Excessive Fee Litigation
Over the years, we have seen numerous class action lawsuits against plan fiduciaries, starting with claims relating to mega 401(k) plans and, more recently, claims against the fiduciaries of very large University-sponsored, ERISA covered 403(b) programs. The allegations in these complaints vary, but, generally, include a breach of fiduciary duty claim alleging excessive fees were paid from plan assets for recordkeeping or other administrative services. Since the fees associated with certain investment offerings (called expense ratios) reduce the earnings on monies invested in those funds, these lawsuits also claim that investment funds with lower expense ratios should have been offered to plan participants. The outcome of these cases vary, depending upon who is sued and the specific allegations and facts. Through settlement or court decision, millions of dollars have been restored to plans and significant legal fees paid to plaintiffs’ counsel. While large or mega-sized plans have been the primary target for these lawsuits in the past, plans maintained by middle market companies are not immune from excessive fee litigation.
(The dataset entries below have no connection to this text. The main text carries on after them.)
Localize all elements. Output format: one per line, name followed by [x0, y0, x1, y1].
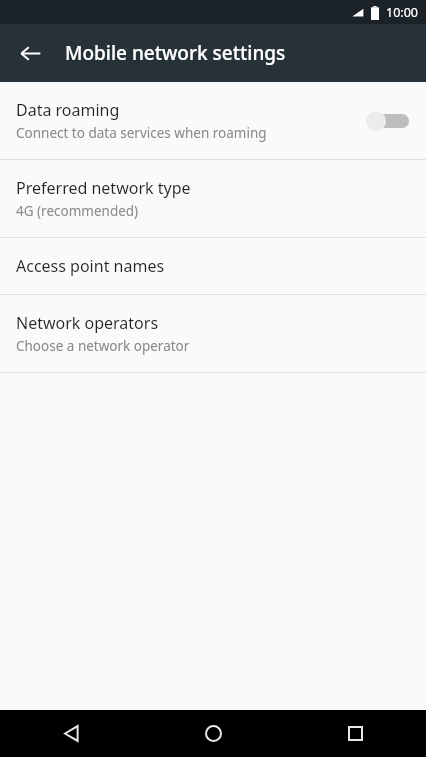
button[interactable]: Data roaming	[0, 82, 426, 159]
button[interactable]: Back	[0, 710, 142, 757]
staticText: Data roaming	[16, 99, 120, 121]
button[interactable]: Recent apps	[284, 710, 426, 757]
staticText: Choose a network operator	[16, 337, 190, 355]
staticText: 10:00	[386, 4, 418, 21]
staticText: Preferred network type	[16, 177, 191, 199]
button[interactable]: Data roaming toggle	[366, 108, 410, 134]
button[interactable]: Home	[142, 710, 284, 757]
staticText: Access point names	[16, 255, 165, 277]
staticText: Mobile network settings	[65, 40, 286, 66]
staticText: Connect to data services when roaming	[16, 124, 267, 142]
staticText: Network operators	[16, 312, 159, 334]
staticText: 4G (recommended)	[16, 202, 139, 220]
button[interactable]: Network operators	[0, 295, 426, 372]
button[interactable]: Access point names	[0, 238, 426, 294]
button[interactable]: Preferred network type	[0, 160, 426, 237]
button[interactable]: Back	[6, 29, 54, 77]
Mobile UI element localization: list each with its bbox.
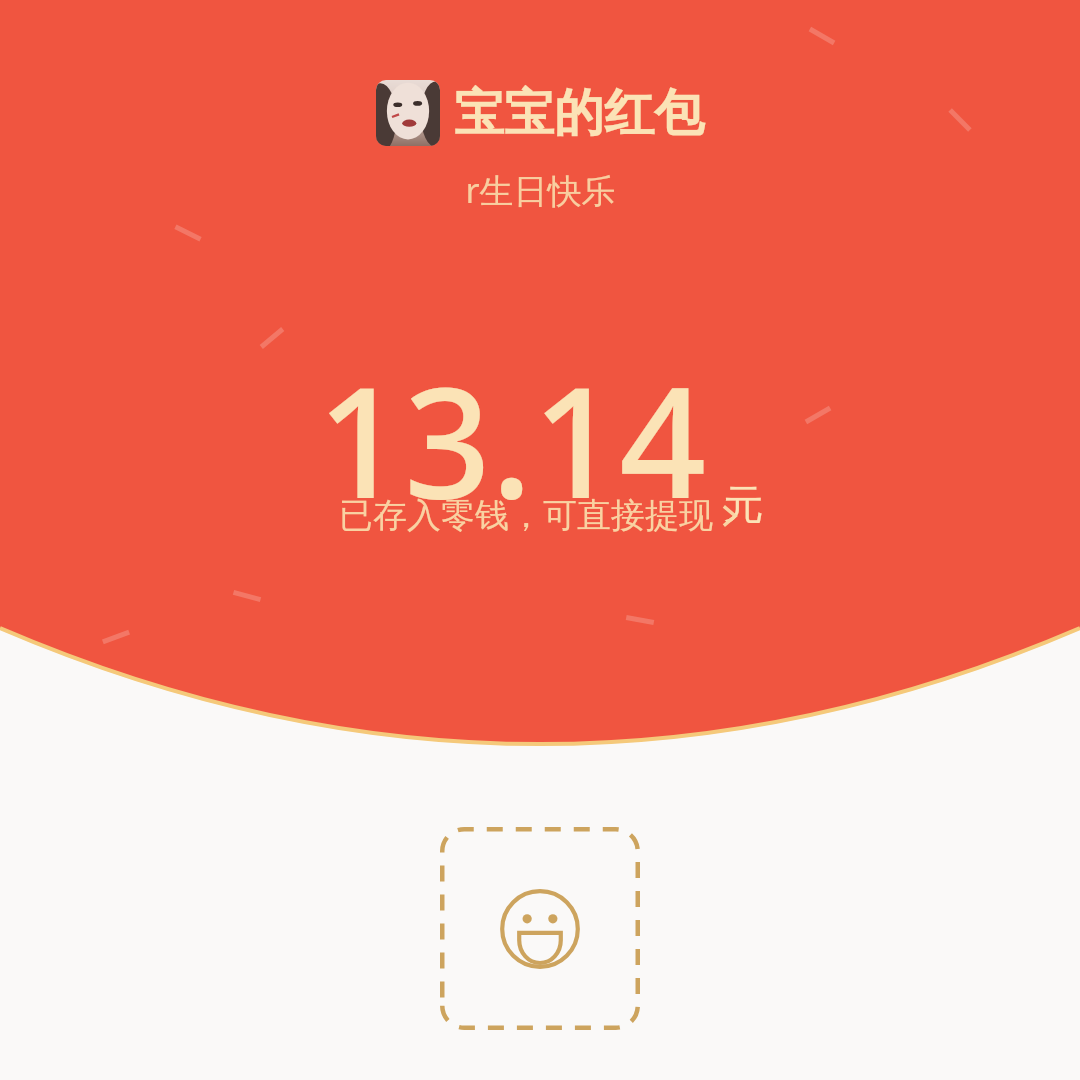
staticText: 已存入零钱，可直接提现 — [339, 494, 713, 537]
staticText: 13.14 — [317, 336, 707, 543]
staticText: 元 — [723, 479, 763, 529]
button[interactable]: 已存入零钱，可直接提现 — [339, 494, 741, 537]
button[interactable]: Add sticker — [440, 827, 640, 1030]
staticText: 宝宝的红包 — [454, 82, 704, 145]
button[interactable]: 宝宝的红包 — [376, 80, 704, 146]
staticText: r生日快乐 — [465, 167, 616, 213]
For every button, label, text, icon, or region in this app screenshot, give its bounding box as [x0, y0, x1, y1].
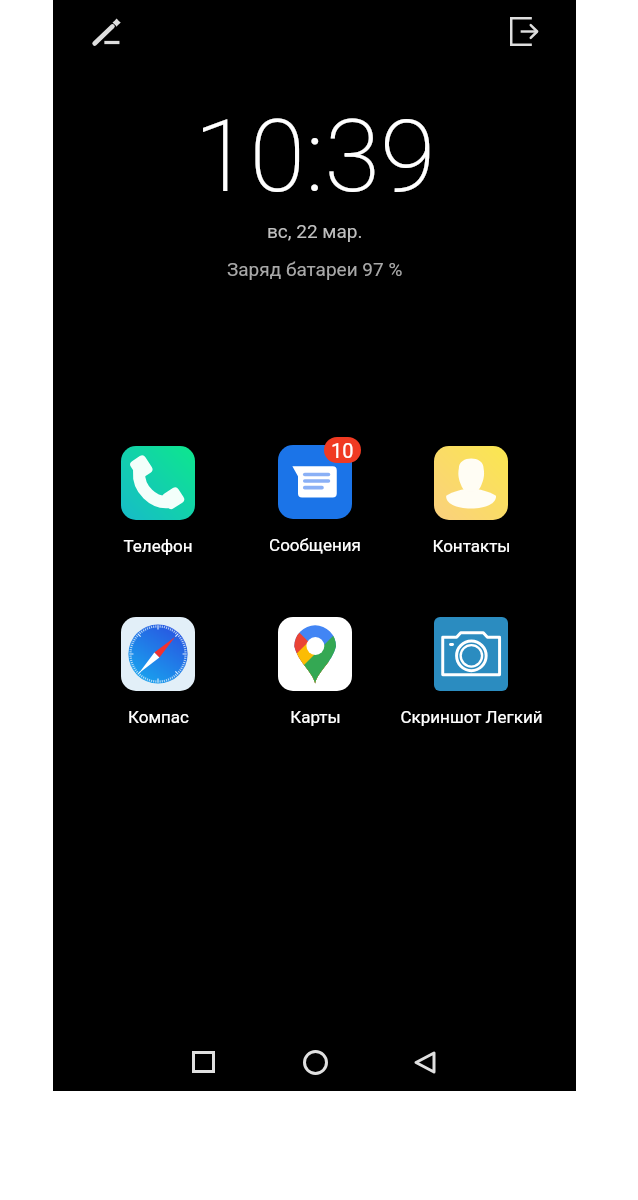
staticText: Сообщения [269, 535, 361, 555]
staticText: Компас [128, 707, 189, 727]
staticText: вс, 22 мар. [267, 220, 363, 242]
button[interactable]: Компас [80, 611, 236, 727]
button[interactable]: Exit [498, 5, 550, 57]
button[interactable]: Телефон [80, 440, 236, 556]
staticText: Скриншот Легкий [400, 707, 543, 727]
staticText: Заряд батареи 97 % [227, 258, 403, 280]
staticText: Карты [290, 707, 341, 727]
staticText: Контакты [432, 536, 511, 556]
staticText: 10 [331, 439, 354, 462]
button[interactable]: Контакты [393, 440, 549, 556]
button[interactable]: Recents [169, 1028, 237, 1096]
button[interactable]: Карты [237, 611, 393, 727]
button[interactable]: Back [391, 1028, 459, 1096]
button[interactable]: Edit wallpaper [80, 6, 132, 58]
button[interactable]: 10 [237, 439, 393, 555]
button[interactable]: Home [281, 1028, 349, 1096]
staticText: 10:39 [194, 97, 436, 215]
button[interactable]: Скриншот Легкий [393, 611, 549, 727]
staticText: Телефон [123, 536, 193, 556]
Plan sponsors cannot adopt and maintain a participant-directed retirement plan and then put it on auto-pilot. It is critical to understand who is the plan fiduciary (or fiduciaries) under the terms of your plan and who is really acting in a fiduciary capacity. The ERISA definition of fiduciary is functional. While a plan may say that the plan administrator is the employer or plan sponsor, a committee or human resource professional may be making all of the discretionary decisions with respect to the day-to-day operation of the plan. The plan may indicate that the plan sponsor is the fiduciary with discretionary control over the management of plan assets, but a committee or someone in the finance department is the de facto investment fiduciary for the plan. Your plan document should match up with your practice.
Establishing and maintaining good plan governance is essential to reducing the risk of an excessive fee case as well as other allegations of fiduciary breach. The adequacy (or existence) of a plan governance process starts with by asking the following questions:
- Who is acting as a plan fiduciary to your retirement plan?
- Is the individual or group of individuals performing fiduciary duties consistent with the terms of your plan?
- Has the plan sponsor formally delegated any fiduciary duties to others within your organization?
- Are plan fiduciaries and their respective duties and obligations specified in the plan document, itself?
- Do plan fiduciaries regularly review plan service providers, document the review process and the reasonableness of administrative expenses paid from plan assets?
- Do plan fiduciaries have a process in place to review the performance and cost of the investment funds offered under a participant-directed plan; is that process followed, and are all decisions about the selection, retention or replacement of investment options documented?
- Has the investment fiduciary hired an experienced investment consultant to assist with properly analyzing and understanding investment fees and investment performance?
Implementing and maintaining a good plan governance policy, regularly conducting both procedural and substantive due diligence with respect to service providers and investment offerings, and documenting the rationale for administrative and investment decisions will go a long way toward protecting plan fiduciaries from potential liability.